Exercise description: Number of lines with "dialog" in the listing: report it, and nothing else.

Data provided:
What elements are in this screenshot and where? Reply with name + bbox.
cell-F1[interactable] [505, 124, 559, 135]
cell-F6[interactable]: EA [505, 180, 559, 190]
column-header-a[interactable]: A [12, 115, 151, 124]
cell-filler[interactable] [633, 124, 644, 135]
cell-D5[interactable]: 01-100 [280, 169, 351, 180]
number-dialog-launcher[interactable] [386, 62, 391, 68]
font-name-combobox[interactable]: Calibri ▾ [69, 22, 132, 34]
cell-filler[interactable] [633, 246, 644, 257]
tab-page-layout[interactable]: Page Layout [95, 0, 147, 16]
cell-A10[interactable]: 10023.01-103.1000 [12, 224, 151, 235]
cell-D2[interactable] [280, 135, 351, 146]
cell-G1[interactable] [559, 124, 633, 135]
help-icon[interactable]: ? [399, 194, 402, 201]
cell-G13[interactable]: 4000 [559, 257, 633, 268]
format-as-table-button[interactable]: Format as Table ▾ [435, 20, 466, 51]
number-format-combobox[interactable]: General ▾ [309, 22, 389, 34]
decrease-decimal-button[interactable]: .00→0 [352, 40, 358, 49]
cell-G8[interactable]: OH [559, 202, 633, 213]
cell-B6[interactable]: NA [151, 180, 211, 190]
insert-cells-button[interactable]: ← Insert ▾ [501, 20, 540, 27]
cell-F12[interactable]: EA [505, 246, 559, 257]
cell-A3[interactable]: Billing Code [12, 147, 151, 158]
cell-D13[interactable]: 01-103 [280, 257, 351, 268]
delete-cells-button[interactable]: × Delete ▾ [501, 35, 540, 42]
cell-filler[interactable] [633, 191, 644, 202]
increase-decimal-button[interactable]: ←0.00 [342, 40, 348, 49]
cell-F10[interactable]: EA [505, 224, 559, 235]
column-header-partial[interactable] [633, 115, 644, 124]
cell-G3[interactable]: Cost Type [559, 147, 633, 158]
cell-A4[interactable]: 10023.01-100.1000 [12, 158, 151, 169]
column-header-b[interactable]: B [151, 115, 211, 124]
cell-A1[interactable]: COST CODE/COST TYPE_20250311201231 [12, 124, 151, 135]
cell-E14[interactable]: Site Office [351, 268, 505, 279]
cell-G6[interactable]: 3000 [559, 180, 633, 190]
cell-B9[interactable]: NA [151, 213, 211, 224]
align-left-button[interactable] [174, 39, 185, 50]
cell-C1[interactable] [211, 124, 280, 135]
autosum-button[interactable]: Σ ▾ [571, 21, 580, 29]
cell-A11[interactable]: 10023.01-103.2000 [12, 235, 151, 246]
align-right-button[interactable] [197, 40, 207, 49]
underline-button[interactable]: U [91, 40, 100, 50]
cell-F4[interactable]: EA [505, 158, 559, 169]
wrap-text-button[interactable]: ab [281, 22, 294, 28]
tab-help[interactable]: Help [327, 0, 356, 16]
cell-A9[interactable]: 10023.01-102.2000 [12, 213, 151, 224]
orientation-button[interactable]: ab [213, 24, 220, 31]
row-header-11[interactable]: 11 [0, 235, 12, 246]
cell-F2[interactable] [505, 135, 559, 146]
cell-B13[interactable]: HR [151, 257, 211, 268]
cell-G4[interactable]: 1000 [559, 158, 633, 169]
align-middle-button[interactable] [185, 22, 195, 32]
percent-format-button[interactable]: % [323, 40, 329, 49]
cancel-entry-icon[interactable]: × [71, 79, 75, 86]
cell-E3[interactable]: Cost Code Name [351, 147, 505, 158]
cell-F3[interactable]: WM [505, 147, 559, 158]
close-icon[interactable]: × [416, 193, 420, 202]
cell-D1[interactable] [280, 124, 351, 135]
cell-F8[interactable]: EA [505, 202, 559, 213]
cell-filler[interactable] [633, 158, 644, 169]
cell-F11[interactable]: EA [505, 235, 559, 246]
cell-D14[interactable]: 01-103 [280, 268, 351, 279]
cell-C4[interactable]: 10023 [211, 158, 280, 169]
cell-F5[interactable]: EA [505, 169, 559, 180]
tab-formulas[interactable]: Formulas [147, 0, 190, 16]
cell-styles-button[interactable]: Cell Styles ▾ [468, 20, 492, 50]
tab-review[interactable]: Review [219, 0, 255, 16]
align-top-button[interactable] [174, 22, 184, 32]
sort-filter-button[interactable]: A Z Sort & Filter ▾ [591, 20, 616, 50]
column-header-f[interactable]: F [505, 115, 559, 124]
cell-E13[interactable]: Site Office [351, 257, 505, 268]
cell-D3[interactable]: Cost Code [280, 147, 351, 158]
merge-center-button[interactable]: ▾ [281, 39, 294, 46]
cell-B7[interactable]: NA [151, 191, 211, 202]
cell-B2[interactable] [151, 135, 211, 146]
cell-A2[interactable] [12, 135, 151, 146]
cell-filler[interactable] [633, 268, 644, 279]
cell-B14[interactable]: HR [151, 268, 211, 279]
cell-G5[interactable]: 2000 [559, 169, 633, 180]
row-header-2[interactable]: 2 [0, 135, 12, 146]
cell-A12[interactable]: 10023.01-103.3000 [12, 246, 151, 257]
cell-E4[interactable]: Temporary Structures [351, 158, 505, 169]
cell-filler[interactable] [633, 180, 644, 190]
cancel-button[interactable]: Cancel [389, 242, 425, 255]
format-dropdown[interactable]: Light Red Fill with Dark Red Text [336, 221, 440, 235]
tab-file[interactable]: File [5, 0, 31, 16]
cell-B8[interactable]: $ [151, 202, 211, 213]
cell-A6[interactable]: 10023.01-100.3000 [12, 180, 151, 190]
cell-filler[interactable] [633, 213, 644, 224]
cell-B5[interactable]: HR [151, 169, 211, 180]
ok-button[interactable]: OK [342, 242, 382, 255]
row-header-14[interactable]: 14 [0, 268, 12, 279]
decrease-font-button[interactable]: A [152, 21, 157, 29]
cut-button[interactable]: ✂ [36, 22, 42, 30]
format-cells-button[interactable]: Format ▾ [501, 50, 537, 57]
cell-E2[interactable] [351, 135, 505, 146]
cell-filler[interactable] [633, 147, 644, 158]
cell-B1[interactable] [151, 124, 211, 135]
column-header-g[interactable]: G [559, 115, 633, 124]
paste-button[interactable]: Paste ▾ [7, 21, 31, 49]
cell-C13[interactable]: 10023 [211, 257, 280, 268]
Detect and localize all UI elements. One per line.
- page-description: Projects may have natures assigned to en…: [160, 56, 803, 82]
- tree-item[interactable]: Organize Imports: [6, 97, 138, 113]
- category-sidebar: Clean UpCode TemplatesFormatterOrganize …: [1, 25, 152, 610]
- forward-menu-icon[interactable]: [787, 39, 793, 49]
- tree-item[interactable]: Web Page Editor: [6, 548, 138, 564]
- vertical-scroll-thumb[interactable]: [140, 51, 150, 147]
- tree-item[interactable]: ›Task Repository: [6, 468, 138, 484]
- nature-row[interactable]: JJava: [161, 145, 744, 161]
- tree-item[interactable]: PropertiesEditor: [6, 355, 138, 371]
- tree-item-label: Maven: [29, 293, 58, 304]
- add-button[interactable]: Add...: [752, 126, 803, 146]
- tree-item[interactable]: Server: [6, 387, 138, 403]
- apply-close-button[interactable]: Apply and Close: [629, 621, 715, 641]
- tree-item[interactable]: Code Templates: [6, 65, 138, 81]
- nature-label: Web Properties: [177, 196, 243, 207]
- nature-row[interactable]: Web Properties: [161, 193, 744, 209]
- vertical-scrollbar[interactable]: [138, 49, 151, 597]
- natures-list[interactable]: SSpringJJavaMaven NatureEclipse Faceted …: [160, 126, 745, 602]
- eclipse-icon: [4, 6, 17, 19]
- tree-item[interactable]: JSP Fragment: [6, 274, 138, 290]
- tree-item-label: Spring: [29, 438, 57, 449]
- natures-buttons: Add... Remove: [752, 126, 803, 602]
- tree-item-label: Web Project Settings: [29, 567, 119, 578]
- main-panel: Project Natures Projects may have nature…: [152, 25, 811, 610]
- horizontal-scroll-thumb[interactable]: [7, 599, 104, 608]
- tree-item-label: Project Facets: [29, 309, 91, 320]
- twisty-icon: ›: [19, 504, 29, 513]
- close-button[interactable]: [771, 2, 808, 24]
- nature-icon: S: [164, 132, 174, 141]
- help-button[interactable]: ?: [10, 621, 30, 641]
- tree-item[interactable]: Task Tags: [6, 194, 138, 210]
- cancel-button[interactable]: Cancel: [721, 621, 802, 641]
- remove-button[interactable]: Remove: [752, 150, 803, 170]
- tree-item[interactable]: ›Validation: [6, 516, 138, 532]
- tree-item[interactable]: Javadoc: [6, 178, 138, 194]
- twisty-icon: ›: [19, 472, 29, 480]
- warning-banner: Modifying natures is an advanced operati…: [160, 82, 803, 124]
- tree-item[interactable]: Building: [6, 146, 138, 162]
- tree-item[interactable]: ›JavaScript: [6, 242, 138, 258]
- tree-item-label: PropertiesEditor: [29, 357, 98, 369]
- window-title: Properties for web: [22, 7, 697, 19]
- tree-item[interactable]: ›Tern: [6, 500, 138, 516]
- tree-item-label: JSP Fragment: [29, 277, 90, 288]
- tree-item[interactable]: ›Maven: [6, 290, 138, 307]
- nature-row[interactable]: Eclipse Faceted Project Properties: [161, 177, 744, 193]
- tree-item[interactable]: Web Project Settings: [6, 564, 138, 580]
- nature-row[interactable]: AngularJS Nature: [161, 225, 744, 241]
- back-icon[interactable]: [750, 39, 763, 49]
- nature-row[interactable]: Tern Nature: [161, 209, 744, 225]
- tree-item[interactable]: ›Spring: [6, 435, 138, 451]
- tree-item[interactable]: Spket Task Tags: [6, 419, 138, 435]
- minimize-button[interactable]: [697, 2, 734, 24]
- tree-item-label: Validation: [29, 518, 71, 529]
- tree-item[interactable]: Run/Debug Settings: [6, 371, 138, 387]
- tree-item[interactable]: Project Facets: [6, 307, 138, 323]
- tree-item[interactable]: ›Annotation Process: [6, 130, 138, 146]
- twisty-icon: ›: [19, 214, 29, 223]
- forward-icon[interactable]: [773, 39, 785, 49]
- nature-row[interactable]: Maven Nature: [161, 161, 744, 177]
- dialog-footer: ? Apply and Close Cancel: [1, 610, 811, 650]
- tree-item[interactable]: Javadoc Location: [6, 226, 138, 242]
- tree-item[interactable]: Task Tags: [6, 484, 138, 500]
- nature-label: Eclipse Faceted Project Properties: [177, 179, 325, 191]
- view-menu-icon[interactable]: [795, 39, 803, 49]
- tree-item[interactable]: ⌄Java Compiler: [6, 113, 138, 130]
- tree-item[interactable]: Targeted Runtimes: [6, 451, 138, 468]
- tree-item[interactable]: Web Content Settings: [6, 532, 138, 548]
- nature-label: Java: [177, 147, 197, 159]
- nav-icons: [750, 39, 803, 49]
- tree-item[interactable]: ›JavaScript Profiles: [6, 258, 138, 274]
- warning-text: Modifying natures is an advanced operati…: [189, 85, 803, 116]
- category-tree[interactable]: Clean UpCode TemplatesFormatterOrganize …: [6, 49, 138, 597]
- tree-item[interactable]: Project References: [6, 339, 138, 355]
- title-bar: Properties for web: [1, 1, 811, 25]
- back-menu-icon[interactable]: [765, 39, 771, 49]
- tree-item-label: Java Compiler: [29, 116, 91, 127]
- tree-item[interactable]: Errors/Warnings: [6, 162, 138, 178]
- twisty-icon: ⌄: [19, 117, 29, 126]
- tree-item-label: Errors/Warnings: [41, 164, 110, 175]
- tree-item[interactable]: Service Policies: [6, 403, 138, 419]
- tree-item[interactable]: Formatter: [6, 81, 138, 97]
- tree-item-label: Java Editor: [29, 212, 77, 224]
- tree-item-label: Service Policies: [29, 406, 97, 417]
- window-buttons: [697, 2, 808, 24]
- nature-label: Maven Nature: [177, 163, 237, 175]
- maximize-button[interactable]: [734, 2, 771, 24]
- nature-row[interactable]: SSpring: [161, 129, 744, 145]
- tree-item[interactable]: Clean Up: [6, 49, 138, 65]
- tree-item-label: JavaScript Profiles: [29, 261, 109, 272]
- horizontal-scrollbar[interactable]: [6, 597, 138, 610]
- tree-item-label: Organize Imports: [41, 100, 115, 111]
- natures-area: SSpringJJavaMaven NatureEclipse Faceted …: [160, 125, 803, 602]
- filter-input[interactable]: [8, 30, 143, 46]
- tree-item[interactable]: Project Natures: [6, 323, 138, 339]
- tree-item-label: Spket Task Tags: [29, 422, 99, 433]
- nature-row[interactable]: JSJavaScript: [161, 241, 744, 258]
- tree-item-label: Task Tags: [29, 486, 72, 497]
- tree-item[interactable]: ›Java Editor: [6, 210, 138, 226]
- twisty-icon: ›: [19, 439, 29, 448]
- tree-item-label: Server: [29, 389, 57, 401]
...
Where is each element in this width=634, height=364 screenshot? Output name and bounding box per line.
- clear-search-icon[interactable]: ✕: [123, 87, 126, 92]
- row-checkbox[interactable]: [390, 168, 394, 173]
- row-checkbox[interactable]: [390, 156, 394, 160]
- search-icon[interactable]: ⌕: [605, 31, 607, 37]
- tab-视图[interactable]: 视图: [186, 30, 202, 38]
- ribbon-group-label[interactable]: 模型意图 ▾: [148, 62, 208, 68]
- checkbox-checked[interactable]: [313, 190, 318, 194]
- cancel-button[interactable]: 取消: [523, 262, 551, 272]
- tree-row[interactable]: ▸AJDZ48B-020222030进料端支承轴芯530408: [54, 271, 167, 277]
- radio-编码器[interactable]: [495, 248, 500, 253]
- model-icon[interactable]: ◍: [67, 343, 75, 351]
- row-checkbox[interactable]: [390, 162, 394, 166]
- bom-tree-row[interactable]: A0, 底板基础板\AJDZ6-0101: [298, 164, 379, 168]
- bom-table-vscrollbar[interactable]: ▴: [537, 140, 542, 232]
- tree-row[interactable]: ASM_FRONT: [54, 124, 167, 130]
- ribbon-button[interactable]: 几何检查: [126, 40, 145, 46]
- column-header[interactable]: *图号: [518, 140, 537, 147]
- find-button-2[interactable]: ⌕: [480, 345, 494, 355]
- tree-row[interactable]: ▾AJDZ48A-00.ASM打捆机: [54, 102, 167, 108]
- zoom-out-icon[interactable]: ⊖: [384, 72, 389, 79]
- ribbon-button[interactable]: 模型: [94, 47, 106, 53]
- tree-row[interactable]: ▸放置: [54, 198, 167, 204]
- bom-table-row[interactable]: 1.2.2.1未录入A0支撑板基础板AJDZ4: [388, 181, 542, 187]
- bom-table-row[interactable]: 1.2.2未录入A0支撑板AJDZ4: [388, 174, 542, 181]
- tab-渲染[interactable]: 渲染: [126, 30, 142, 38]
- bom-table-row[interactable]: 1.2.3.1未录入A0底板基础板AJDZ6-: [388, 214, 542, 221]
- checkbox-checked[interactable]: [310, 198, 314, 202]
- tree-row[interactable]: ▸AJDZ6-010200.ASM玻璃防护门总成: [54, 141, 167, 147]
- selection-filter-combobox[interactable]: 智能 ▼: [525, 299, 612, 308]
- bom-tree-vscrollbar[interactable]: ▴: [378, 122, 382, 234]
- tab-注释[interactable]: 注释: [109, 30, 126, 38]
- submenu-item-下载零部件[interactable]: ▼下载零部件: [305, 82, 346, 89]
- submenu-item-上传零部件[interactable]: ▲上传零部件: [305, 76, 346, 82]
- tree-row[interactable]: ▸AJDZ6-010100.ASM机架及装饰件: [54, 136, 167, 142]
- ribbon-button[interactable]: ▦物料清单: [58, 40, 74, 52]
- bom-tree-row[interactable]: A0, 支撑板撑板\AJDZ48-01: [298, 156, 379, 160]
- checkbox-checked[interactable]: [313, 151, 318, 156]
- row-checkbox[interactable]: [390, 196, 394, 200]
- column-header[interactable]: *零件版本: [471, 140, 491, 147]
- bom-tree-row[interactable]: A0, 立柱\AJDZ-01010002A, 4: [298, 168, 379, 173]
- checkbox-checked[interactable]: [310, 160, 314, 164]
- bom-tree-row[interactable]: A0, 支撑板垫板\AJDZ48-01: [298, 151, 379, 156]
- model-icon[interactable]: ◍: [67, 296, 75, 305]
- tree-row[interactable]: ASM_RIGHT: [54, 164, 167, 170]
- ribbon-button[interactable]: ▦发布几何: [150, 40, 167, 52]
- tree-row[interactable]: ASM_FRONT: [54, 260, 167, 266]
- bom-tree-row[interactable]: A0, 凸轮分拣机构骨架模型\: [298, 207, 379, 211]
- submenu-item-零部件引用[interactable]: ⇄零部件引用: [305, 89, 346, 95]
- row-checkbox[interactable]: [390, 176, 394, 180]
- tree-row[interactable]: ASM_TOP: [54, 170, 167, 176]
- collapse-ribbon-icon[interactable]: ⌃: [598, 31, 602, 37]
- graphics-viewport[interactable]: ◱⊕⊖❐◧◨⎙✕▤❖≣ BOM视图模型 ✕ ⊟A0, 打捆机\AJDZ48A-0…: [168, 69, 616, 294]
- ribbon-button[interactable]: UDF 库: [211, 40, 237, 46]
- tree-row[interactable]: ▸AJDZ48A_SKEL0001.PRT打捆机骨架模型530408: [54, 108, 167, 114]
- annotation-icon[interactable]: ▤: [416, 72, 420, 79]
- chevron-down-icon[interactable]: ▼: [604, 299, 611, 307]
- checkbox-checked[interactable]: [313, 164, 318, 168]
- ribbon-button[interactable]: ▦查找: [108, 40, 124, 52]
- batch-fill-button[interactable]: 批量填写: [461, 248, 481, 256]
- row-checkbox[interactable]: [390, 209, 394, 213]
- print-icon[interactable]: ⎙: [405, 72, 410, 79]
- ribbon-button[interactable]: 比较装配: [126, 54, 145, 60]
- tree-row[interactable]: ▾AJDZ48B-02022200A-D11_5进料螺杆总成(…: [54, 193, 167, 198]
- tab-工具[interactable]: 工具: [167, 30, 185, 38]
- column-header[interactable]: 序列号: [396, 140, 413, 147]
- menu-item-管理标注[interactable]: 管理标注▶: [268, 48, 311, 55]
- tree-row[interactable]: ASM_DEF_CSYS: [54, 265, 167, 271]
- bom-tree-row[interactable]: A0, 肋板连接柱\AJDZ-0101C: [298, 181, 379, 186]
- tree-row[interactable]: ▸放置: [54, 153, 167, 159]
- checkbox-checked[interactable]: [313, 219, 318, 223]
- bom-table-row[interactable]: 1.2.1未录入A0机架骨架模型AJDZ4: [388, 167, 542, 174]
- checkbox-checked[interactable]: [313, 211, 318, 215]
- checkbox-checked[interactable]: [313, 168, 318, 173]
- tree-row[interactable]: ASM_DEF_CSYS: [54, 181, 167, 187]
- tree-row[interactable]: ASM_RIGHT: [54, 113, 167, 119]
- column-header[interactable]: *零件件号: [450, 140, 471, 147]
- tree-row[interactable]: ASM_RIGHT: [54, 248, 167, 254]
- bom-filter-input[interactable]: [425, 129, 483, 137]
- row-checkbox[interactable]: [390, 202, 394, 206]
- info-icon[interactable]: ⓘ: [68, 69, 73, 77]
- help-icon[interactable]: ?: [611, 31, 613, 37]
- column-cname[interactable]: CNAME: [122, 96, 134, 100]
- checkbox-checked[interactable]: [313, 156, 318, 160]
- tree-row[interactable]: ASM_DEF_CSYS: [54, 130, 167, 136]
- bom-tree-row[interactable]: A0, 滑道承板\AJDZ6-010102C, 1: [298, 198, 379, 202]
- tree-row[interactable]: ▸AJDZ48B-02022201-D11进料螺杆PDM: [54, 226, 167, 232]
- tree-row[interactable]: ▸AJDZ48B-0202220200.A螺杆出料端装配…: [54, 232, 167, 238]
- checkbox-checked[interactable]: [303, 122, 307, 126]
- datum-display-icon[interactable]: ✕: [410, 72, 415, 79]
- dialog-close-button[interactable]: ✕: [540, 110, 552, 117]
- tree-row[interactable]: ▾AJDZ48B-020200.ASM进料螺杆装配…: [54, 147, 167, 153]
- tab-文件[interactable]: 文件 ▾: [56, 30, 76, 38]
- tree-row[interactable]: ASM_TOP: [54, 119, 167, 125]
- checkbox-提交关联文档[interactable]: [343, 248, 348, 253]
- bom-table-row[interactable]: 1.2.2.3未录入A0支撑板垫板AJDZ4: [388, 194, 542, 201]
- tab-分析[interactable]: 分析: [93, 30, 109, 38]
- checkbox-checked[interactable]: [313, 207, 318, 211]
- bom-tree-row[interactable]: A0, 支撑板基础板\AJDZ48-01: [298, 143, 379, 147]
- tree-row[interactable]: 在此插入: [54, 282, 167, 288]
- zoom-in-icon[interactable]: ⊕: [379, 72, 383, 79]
...
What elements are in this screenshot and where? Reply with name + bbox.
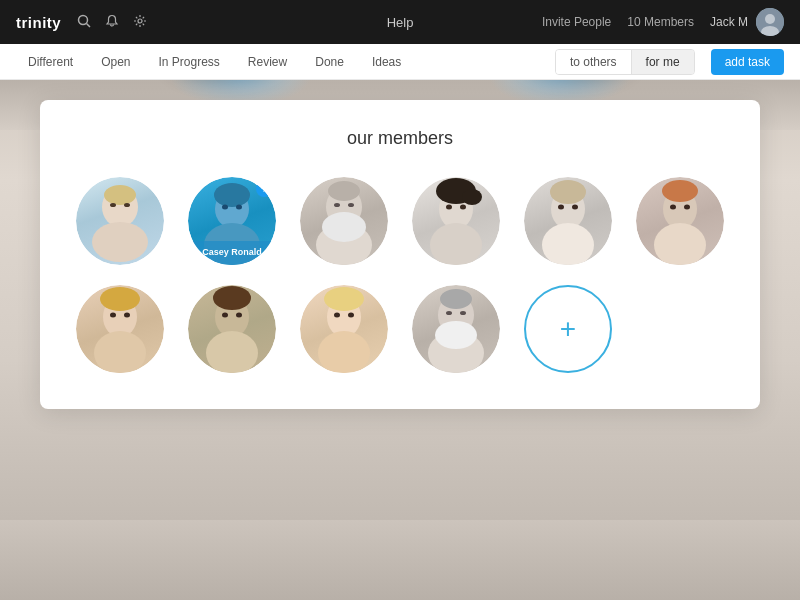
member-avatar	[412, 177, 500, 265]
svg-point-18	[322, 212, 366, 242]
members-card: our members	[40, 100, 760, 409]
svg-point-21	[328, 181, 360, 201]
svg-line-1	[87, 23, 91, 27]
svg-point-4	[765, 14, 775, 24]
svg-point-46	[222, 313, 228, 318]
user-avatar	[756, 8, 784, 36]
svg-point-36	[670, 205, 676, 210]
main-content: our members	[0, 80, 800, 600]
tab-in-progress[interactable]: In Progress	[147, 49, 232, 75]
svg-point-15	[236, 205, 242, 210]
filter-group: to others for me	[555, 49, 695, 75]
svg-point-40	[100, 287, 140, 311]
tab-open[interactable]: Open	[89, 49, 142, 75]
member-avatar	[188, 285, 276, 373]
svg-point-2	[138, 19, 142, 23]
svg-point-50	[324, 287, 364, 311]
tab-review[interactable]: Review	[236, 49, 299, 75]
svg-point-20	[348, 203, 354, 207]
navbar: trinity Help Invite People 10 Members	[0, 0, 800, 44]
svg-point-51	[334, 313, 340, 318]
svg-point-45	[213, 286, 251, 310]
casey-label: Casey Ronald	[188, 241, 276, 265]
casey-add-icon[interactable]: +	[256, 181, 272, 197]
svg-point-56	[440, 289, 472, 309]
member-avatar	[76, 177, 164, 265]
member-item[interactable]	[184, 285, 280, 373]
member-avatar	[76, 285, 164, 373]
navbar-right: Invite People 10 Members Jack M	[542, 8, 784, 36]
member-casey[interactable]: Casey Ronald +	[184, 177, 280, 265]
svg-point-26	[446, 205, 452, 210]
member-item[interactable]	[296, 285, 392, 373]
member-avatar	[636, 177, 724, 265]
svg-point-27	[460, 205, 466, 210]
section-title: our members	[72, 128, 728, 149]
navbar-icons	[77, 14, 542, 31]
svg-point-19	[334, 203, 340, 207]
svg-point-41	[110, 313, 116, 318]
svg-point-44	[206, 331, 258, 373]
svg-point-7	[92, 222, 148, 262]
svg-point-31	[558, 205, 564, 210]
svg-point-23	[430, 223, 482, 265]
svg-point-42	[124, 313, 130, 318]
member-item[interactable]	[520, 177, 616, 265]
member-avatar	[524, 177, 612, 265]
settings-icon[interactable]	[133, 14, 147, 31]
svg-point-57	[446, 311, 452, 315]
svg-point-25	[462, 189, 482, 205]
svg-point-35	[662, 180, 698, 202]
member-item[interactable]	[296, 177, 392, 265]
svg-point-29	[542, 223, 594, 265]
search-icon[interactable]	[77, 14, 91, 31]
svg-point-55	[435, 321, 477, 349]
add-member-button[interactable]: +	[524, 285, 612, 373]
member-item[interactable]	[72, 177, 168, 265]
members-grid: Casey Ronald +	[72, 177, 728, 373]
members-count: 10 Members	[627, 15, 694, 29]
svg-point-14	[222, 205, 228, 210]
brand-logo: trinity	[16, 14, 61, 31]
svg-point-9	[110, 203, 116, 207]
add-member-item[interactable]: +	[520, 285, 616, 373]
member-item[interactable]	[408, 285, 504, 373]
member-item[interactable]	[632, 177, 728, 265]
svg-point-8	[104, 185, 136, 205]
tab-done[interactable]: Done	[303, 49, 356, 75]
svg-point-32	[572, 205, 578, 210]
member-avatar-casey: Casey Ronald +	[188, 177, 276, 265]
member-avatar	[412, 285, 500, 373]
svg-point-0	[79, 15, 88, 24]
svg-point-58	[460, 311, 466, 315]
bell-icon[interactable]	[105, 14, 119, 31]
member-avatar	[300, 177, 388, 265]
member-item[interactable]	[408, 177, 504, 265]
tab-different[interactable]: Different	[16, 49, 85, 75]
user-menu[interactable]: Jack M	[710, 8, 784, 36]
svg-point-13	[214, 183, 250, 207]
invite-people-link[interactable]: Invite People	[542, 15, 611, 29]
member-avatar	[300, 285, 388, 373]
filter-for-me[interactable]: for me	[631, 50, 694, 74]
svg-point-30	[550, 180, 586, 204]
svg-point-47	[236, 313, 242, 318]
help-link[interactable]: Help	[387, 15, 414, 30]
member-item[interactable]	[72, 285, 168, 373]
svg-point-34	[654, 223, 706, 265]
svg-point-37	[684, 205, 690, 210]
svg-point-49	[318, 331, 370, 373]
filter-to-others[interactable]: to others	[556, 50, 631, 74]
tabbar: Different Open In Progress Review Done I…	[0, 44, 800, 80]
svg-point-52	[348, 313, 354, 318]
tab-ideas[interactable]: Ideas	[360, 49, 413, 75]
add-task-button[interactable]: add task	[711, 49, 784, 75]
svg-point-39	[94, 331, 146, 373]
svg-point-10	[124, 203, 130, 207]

Task solution: 3